◆ WHAT IS NEEDED
Once you find the line with "Đorđe Božović" in the data that follows, repeat it and every line after it exactly, through the line with "Ма видиш да сам пук'о. (Са апострофом".
═══ DATA FOR THE TASK
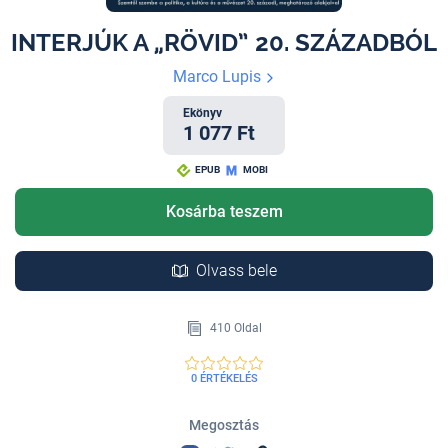
INTERJÚK A „RÖVID” 20. SZÁZADBÓL
Marco Lupis
Ekönyv
1 077 Ft
EPUB
MOBI
Kosárba teszem
Olvass bele
410 Oldal
0 ÉRTÉKELÉS
Megosztás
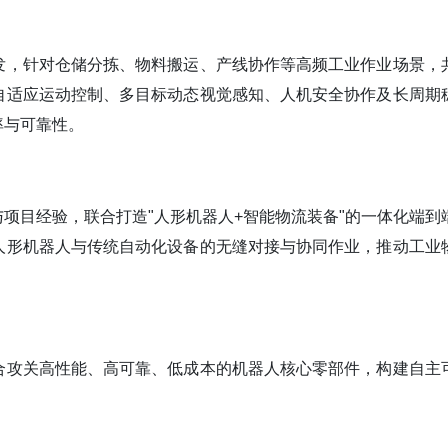
发，针对仓储分拣、物料搬运、产线协作等高频工业作业场景，
自适应运动控制、多目标动态视觉感知、人机安全协作及长周期
率与可靠性。
项目经验，联合打造"人形机器人+智能物流装备"的一体化端到
人形机器人与传统自动化设备的无缝对接与协同作业，推动工业
合攻关高性能、高可靠、低成本的机器人核心零部件，构建自主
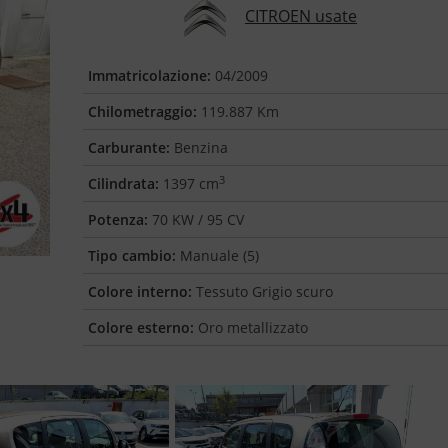
CITROEN usate
Immatricolazione:
04/2009
Chilometraggio:
119.887 Km
Carburante:
Benzina
3
Cilindrata:
1397 cm
Potenza:
70 KW / 95 CV
Tipo cambio:
Manuale (5)
Colore interno:
Tessuto Grigio scuro
Colore esterno:
Oro metallizzato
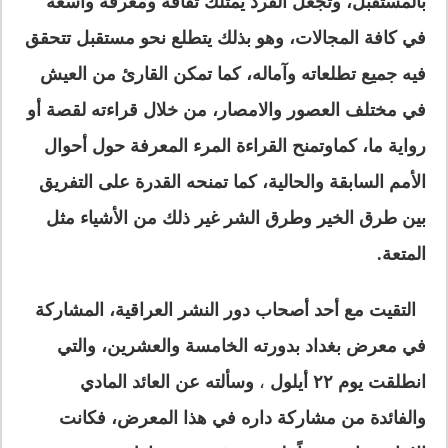
بالمستقبل، وتجعل الفرد يمتلك ثقافة ومعرفة واسعة
في كافة المجالات، وهو بذلك يتطلع نحو مستقبل تتحقق
فيه جميع تطلعاته وآماله، كما تمكن القارئ من العيش
في مختلف العصور والامصار، من خلال قراءته لقصة أو
رواية ما، كماوتمنح القراءة المرء المعرفة حول أحوال
الأمم السابقة والحالية، كما تمنحه القدرة على التفريق
بين طرق الخير وطرق الشر غير ذلك من الأشياء مثل
المتعة.
التقيت مع أحد أصحاب دور النشر العراقية، المشاركة
في معرض بغداد بدورته الخامسة والعشرين، والتي
انطلقت يوم ٢٢ أيلول
،
وسألته عن العائد المادي
والفائدة من مشاركة داره في هذا المعرض، فكانت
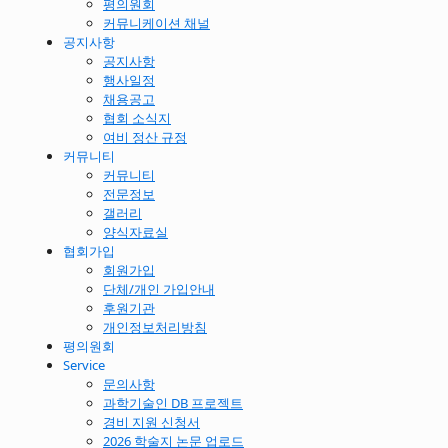
평의원회
커뮤니케이션 채널
공지사항
공지사항
행사일정
채용공고
협회 소식지
여비 정산 규정
커뮤니티
커뮤니티
전문정보
갤러리
양식자료실
협회가입
회원가입
단체/개인 가입안내
후원기관
개인정보처리방침
평의원회
Service
문의사항
과학기술인 DB 프로젝트
경비 지원 신청서
2026 학술지 논문 업로드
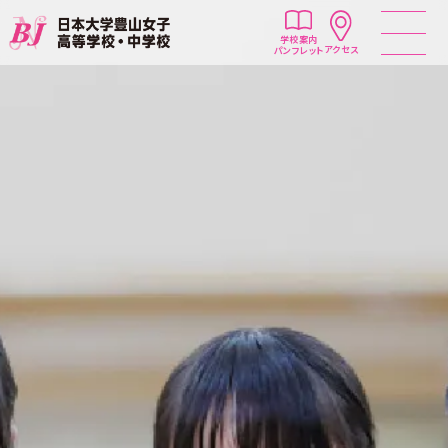
学校案内
アクセス
パンフレット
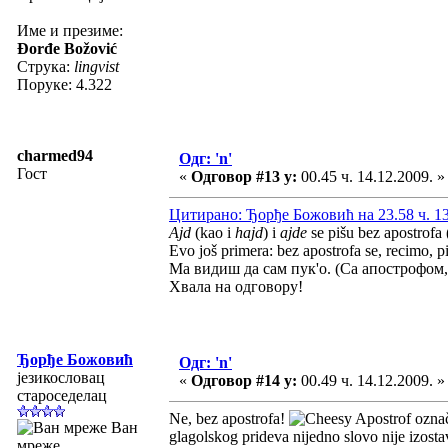
Име и презиме:
Đorđe Božović
Струка:
lingvist
Поруке: 4.322
charmed94
Одг: 'n'
Гост
«
Одговор #13 у:
00.45 ч. 14.12.2009. »
Цитирано: Ђорђе Божовић на 23.58 ч. 13
Ajd
(kao i
hajd
) i
ajde
se pišu bez apostrofa (
Evo još primera: bez apostrofa se, recimo, piš
Ма видиш да сам пук'о. (Са апострофом
Хвала на одговору!
Ђорђе Божовић
Одг: 'n'
језикословац
«
Одговор #14 у:
00.49 ч. 14.12.2009. »
староседелац
Ne, bez apostrofa!
Apostrof označ
Ван
glagolskog prideva nijedno slovo nije izostav
мреже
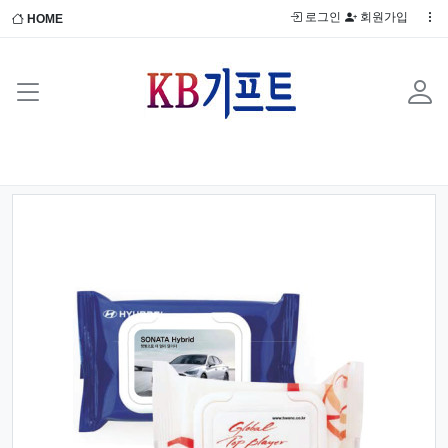
로그인
회원가입
HOME
Previous
Next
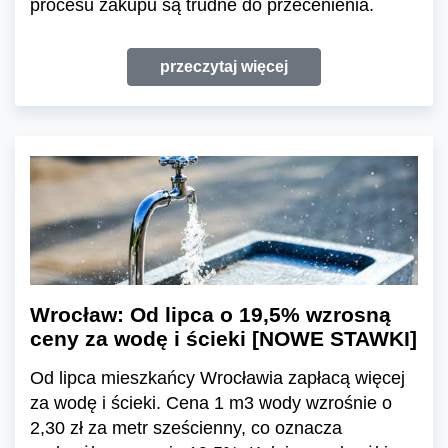
procesu zakupu są trudne do przecenienia.
przeczytaj więcej
Wrocław: Od lipca o 19,5% wzrosną
ceny za wodę i ścieki [NOWE STAWKI]
Od lipca mieszkańcy Wrocławia zapłacą więcej
za wodę i ścieki. Cena 1 m3 wody wzrośnie o
2,30 zł za metr sześcienny, co oznacza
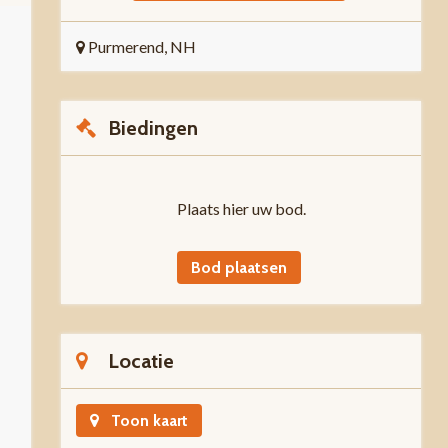
Purmerend, NH
Biedingen
Plaats hier uw bod.
Bod plaatsen
Locatie
Toon kaart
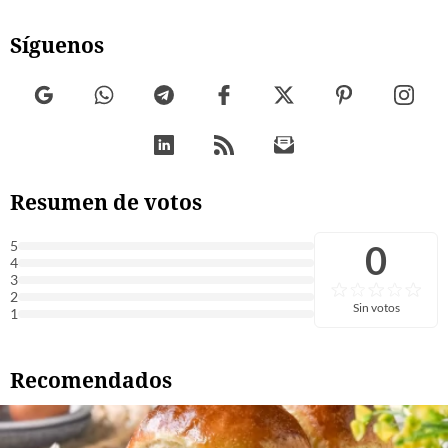
Síguenos
Resumen de votos
0
5
4
3
2
Sin votos
1
Recomendados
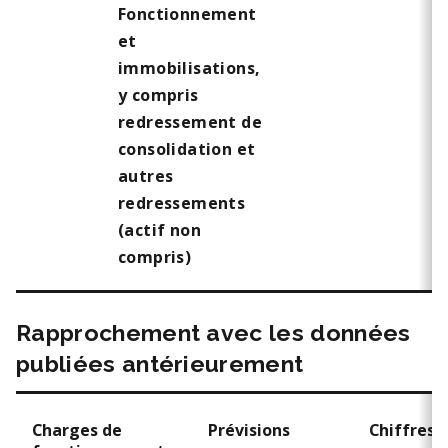
Fonctionnement
et
immobilisations,
y compris
redressement de
consolidation et
autres
redressements
(actif non
compris)
Rapprochement avec les données
publiées antérieurement
Charges de
Prévisions
Chiffres r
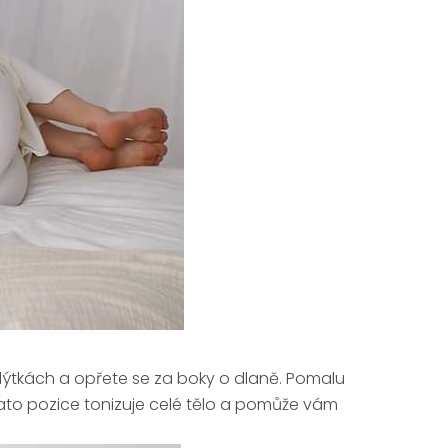
 lýtkách a opřete se za boky o dlaně. Pomalu
Tato pozice tonizuje celé tělo a pomůže vám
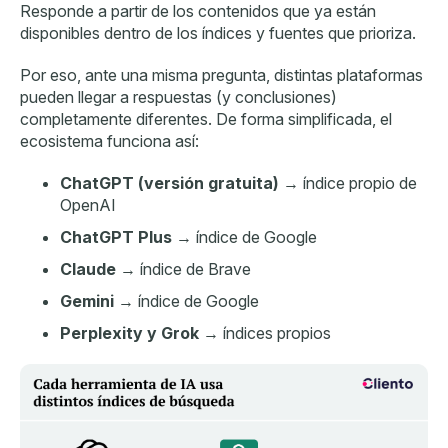
Responde a partir de los contenidos que ya están
disponibles dentro de los índices y fuentes que prioriza.
Por eso, ante una misma pregunta, distintas plataformas
pueden llegar a respuestas (y conclusiones)
completamente diferentes. De forma simplificada, el
ecosistema funciona así:
ChatGPT (versión gratuita)
→ índice propio de
OpenAI
ChatGPT Plus
→ índice de Google
Claude
→ índice de Brave
Gemini
→ índice de Google
Perplexity y Grok
→ índices propios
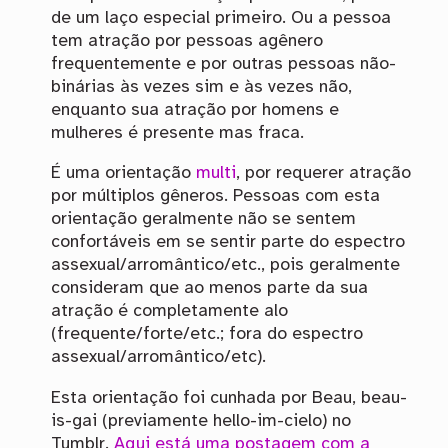
de um laço especial primeiro. Ou a pessoa
tem atração por pessoas agênero
frequentemente e por outras pessoas não-
binárias às vezes sim e às vezes não,
enquanto sua atração por homens e
mulheres é presente mas fraca.
É uma orientação
multi
, por requerer atração
por múltiplos gêneros. Pessoas com esta
orientação geralmente não se sentem
confortáveis em se sentir parte do espectro
assexual/arromântico/etc., pois geralmente
consideram que ao menos parte da sua
atração é completamente alo
(frequente/forte/etc.; fora do espectro
assexual/arromântico/etc).
Esta orientação foi cunhada por Beau, beau-
is-gai (previamente hello-im-cielo) no
Tumblr.
Aqui está uma postagem com a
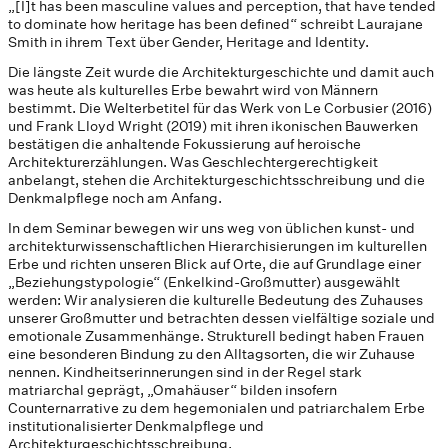
„[I]t has been masculine values and perception, that have tended
to dominate how heritage has been defined“ schreibt Laurajane
Smith in ihrem Text über Gender, Heritage and Identity.
Die längste Zeit wurde die Architekturgeschichte und damit auch
was heute als kulturelles Erbe bewahrt wird von Männern
bestimmt. Die Welterbetitel für das Werk von Le Corbusier (2016)
und Frank Lloyd Wright (2019) mit ihren ikonischen Bauwerken
bestätigen die anhaltende Fokussierung auf heroische
Architekturerzählungen. Was Geschlechtergerechtigkeit
anbelangt, stehen die Architekturgeschichtsschreibung und die
Denkmalpflege noch am Anfang.
In dem Seminar bewegen wir uns weg von üblichen kunst- und
architekturwissenschaftlichen Hierarchisierungen im kulturellen
Erbe und richten unseren Blick auf Orte, die auf Grundlage einer
„Beziehungstypologie“ (Enkelkind-Großmutter) ausgewählt
werden: Wir analysieren die kulturelle Bedeutung des Zuhauses
unserer Großmutter und betrachten dessen vielfältige soziale und
emotionale Zusammenhänge. Strukturell bedingt haben Frauen
eine besonderen Bindung zu den Alltagsorten, die wir Zuhause
nennen. Kindheitserinnerungen sind in der Regel stark
matriarchal geprägt, „Omahäuser“ bilden insofern
Counternarrative zu dem hegemonialen und patriarchalem Erbe
institutionalisierter Denkmalpflege und
Architekturgeschichtsschreibung.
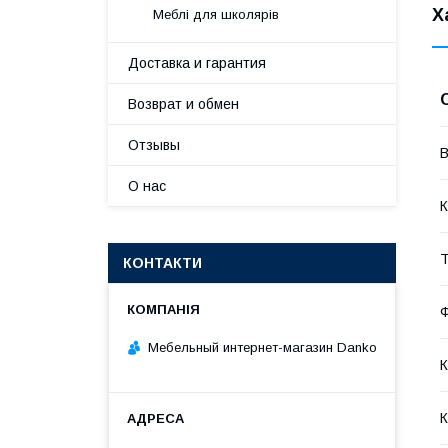
Х
Меблі для школярів
Доставка и гарантия
Возврат и обмен
Отзывы
В
О нас
К
Т
КОНТАКТИ
Ф
Мебельный интернет-магазин Danko
К
К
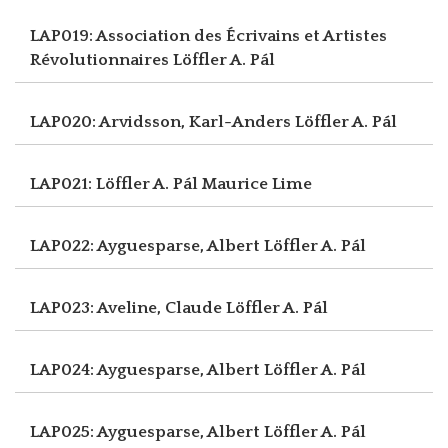
LAP019: Association des Écrivains et Artistes
Révolutionnaires
Löffler A. Pál
LAP020: Arvidsson, Karl-Anders
Löffler A. Pál
LAP021: Löffler A. Pál
Maurice Lime
LAP022: Ayguesparse, Albert
Löffler A. Pál
LAP023: Aveline, Claude
Löffler A. Pál
LAP024: Ayguesparse, Albert
Löffler A. Pál
LAP025: Ayguesparse, Albert
Löffler A. Pál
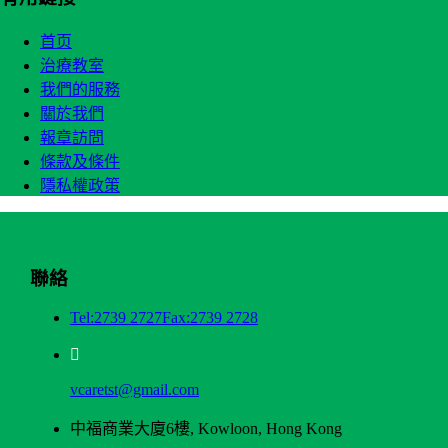
首页
治療教室
我們的服務
關於我們
報章訪問
條款及條件
隱私權政策
聯絡
Tel:2739 2727
Fax:2739 2728
vcaretst@gmail.com
中福商業大廈6樓, Kowloon, Hong Kong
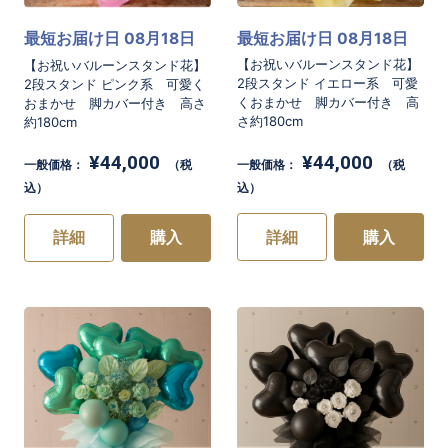
最短お届け日 08月18日
最短お届け日 08月18日
【お祝いバルーンスタンド花】
【お祝いバルーンスタンド花】
2段スタンド イエロー系 可愛
2段スタンド ピンク系 可愛く
くおまかせ 脚カバー付き 高
おまかせ 脚カバー付き 高さ
さ約180cm
約180cm
¥44,000
¥44,000
一般価格：
（税
一般価格：
（税
込）
込）
詳細
購入
詳細
購入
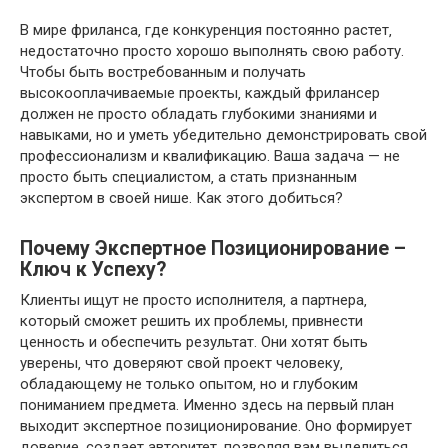
В мире фриланса‚ где конкуренция постоянно растет‚
недостаточно просто хорошо выполнять свою работу.
Чтобы быть востребованным и получать
высокооплачиваемые проекты‚ каждый фрилансер
должен не просто обладать глубокими знаниями и
навыками‚ но и уметь убедительно демонстрировать свой
профессионализм и квалификацию. Ваша задача — не
просто быть специалистом‚ а стать признанным
экспертом в своей нише. Как этого добиться?
Почему Экспертное Позиционирование –
Ключ к Успеху?
Клиенты ищут не просто исполнителя‚ а партнера‚
который сможет решить их проблемы‚ привнести
ценность и обеспечить результат. Они хотят быть
уверены‚ что доверяют свой проект человеку‚
обладающему не только опытом‚ но и глубоким
пониманием предмета. Именно здесь на первый план
выходит экспертное позиционирование. Оно формирует
доверие‚ создает авторитет‚ позволяя вам выделиться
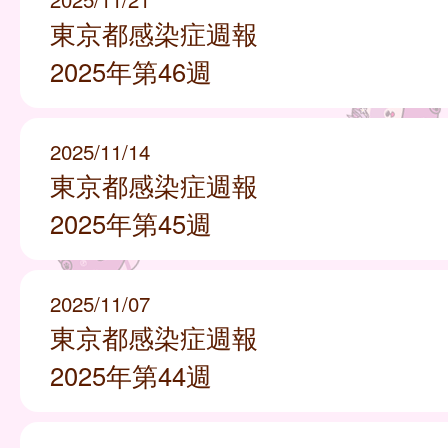
東京都感染症週報
2025年第46週
2025/11/14
東京都感染症週報
2025年第45週
2025/11/07
東京都感染症週報
2025年第44週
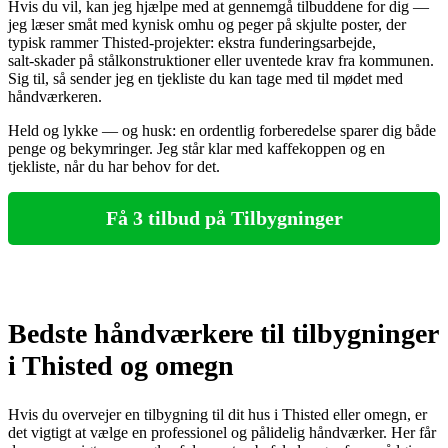
Hvis du vil, kan jeg hjælpe med at gennemgå tilbuddene for dig —
jeg læser småt med kynisk omhu og peger på skjulte poster, der
typisk rammer Thisted‑projekter: ekstra funderingsarbejde,
salt‑skader på stålkonstruktioner eller uventede krav fra kommunen.
Sig til, så sender jeg en tjekliste du kan tage med til mødet med
håndværkeren.
Held og lykke — og husk: en ordentlig forberedelse sparer dig både
penge og bekymringer. Jeg står klar med kaffekoppen og en
tjekliste, når du har behov for det.
Få 3 tilbud på Tilbygninger
Bedste håndværkere til tilbygninger
i Thisted og omegn
Hvis du overvejer en tilbygning til dit hus i Thisted eller omegn, er
det vigtigt at vælge en professionel og pålidelig håndværker. Her får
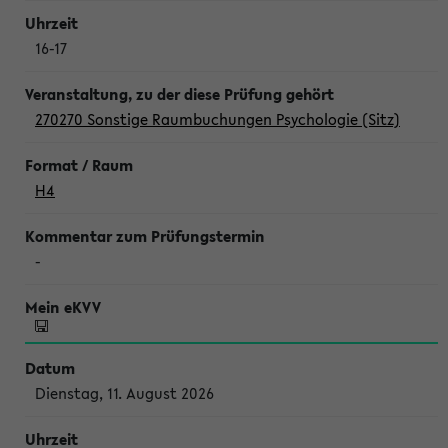
16-17
270270 Sonstige Raumbuchungen Psychologie (Sitz)
H4
-
Dienstag, 11. August 2026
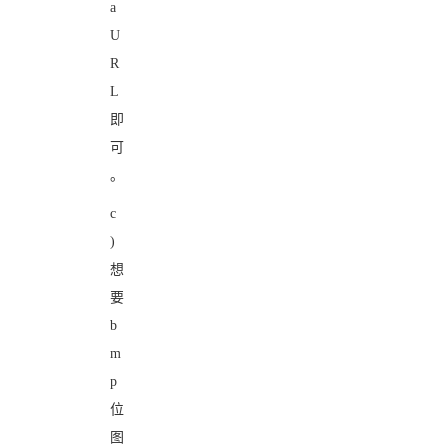
a
U
R
L
即
可
。
c
)
想
要
b
m
p
位
图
══════
◆ SOLUTION BELOW
Đorđe Božović
Струка:
lingvist
Поруке: 4.322
charmed94
Одг: 'n'
Гост
«
Одговор #13 у:
00.45 ч. 14.12.2009. »
Цитирано: Ђорђе Божовић на 23.58 ч. 13
Ajd
(kao i
hajd
) i
ajde
se pišu bez apostrofa (
Evo još primera: bez apostrofa se, recimo, piš
Ма видиш да сам пук'о. (Са апострофом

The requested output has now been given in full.